Elevated Expression of ICK4/KRP6 Phenocopies the Gametophytic Defects of rhf1a rhf2a Mutant. (A) Construct of the KRP6-OE plasmid. LB, T-DNA left border; polyA, CaMV 35S poly(A); BAR, resistance gene; 35S-P, CaMV 35S promoter; 6×myc, six myc tags fusion; KRP6, open reading frame of KRP6; Ter, nopaline synthase terminator; RB, T-DNA right border. (B) ICK4/KRP6 overexpression transgenic plants ∼50 DAG. The fertility of the transgenic plants was low as shown by white arrows indicating the extremely short siliques. (C) Real-time quantitative RT-PCR analysis of ICK4/KRP6 expression level in two independent ICK4/KRP6 OE lines. Expression is normalized to a wild-type level of 1. Error bars indicate sd of three real-time PCR experiments of each biological sample. (D) to (G) Confocal laser scanning microscopy analysis of embryo sac development in ovules from the KRP6 OE-1 line ([D] and [E]) and the KRP6 OE-2 line ([F] and [G]) independently.

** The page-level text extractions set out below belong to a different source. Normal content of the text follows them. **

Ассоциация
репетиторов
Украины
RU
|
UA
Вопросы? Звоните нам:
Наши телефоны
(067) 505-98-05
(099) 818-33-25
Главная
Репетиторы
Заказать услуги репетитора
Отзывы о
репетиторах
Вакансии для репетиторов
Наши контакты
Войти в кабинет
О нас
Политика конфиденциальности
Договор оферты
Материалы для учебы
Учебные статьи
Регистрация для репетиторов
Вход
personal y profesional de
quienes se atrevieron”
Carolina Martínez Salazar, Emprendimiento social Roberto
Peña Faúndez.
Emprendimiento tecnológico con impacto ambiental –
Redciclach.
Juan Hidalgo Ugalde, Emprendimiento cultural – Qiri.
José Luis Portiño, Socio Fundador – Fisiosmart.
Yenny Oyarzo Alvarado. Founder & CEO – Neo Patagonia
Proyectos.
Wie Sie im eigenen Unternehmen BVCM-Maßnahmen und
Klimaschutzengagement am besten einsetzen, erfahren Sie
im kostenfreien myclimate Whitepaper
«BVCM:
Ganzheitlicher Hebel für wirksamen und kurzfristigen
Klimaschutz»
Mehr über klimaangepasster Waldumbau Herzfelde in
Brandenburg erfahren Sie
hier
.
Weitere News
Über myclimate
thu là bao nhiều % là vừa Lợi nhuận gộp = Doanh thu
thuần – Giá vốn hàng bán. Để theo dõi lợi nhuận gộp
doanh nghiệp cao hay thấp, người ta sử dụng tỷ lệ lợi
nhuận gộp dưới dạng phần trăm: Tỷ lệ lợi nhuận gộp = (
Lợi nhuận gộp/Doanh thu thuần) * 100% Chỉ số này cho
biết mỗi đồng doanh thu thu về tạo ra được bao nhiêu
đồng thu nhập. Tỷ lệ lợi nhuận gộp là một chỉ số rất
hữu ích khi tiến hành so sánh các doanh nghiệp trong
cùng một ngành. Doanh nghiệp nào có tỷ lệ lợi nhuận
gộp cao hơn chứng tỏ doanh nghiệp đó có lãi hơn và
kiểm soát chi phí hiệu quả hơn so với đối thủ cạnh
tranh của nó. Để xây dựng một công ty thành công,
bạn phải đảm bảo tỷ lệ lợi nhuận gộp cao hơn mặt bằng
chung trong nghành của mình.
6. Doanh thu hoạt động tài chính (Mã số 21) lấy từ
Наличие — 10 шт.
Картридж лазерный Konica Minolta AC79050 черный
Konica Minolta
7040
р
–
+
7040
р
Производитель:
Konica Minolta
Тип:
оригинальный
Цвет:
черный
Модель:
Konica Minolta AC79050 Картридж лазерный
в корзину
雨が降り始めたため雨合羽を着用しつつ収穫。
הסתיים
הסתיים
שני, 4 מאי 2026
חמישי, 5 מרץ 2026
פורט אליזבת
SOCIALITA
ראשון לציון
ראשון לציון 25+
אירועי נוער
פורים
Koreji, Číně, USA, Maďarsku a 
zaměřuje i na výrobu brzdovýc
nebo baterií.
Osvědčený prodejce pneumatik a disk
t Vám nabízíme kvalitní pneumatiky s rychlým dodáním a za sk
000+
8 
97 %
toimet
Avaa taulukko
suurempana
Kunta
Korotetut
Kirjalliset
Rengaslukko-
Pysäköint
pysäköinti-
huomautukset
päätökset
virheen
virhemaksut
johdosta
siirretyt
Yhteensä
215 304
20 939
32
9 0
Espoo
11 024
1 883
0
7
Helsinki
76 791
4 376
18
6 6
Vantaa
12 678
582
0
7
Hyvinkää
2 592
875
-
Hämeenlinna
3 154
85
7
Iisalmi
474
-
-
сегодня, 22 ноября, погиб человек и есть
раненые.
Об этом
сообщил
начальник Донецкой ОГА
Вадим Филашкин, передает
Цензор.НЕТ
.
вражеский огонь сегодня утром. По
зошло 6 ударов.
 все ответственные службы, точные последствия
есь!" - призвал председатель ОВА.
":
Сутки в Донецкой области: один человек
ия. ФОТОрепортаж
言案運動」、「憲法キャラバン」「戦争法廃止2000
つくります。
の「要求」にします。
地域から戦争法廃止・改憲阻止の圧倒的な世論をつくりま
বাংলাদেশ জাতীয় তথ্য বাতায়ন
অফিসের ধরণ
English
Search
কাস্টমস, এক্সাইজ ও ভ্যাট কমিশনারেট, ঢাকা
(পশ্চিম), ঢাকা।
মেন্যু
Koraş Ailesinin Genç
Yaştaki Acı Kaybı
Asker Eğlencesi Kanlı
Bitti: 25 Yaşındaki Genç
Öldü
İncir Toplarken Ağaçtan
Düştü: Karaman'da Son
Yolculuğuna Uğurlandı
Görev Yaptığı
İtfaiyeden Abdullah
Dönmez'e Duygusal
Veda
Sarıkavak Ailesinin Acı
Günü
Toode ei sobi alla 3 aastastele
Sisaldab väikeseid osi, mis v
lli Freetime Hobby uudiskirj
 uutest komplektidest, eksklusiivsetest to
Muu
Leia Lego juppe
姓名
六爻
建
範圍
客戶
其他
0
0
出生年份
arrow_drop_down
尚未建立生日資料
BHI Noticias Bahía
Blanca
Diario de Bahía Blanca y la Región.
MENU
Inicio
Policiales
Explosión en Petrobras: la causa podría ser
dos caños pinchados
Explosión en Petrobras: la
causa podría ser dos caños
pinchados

The completely degenerated embryo sacs (DE) were indicated by high autofluorescence regions. (H) Construction of the LAT52-KRP6 plasmid. LAT52P, LAT52 promoter; Hyg^R, hygromycin resistance gene; LB, polyA, 35S-P, Ter, and RB are as in (A). (I) Alexander's staining of wild-type anthers. (J) and (K) Alexander's staining of LAT52-KRP6-1 (J) and LAT52-KRP6-7 (K) transgenic plant anthers. (L) Alexander's staining of wild-type pollen grains with even size. (M) and (N) Alexander's staining of LAT52-KRP6-1 (M) and LAT52-KRP6-7 (N) transgenic plant pollen grains with shrunken pollen walls. (O) DAPI staining of LAT52-KRP6 microspores. (P) DAPI staining of LAT52-KRP6 pollen at bicellular stage with some aberrantly stained pollen (green arrows) and shrunken pollen walls (red arrows). (Q) DAPI staining of LAT52-KRP6 pollen at tricellular stage with microspores (green arrows), bicellular pollen (yellow arrows), and shrunken pollen walls (red arrows) other than the normally stained tricellular pollen grains.

Figure 7.

The Transcription of ICK4/KRP6 Was Tightly Regulated and Only Detected in Stages before Gametophytic Mitosis by in Situ Hybridization. (A) KRP6 RNA expression in ovule primordia at early stages, showing the KRP6 RNA signal in the female archesporial cell (Ar). (B) and (C) KRP6 RNA expression in ovule primordia at late stages, showing the stronger KRP6 RNA signal in the female tetrad, shown as four neighboring megaspores (B), and later in functional megaspore (Fm) and three other degenerating megaspores (Dm) (C). (D) KRP6 RNA expression in the ovule, showing no or very low KRP6 RNA signal in developing ovules (Ov). (E) Weak KRP6 RNA expression in pollen mother cells (Pmc) in an anther at stage 4. (F) KRP6 expression in anthers at stages 5 to 6, showing that KRP6 RNA signal was predominantly in microsporocyte (Msc). (G) KRP6 expression was not detected in microspores (Msp) in anthers after stage 6. (H) and (I) Control sections hybridized with the sense KRP6 RNA probe, showing no signal detected. (J) A possible working model for RHF1a/2a and ICK4/KRP6 during gametophyte formation in Arabidopsis. The transcript of ICK4/KRP6 was accumulated during meiosis and turned off right before the subsequent gametophytic mitosis. RHF1a/RHF2a-mediated 26S proteasome-dependent proteolysis may serve as a watchdog in Arabidopsis, to keep the level of meiosis-accumulated ICK4/KRP6 below a certain threshold, so that the subsequent gametophytic mitoses can proceed smoothly. Bars = 10 μm in (A) and 20 μm in all other panels.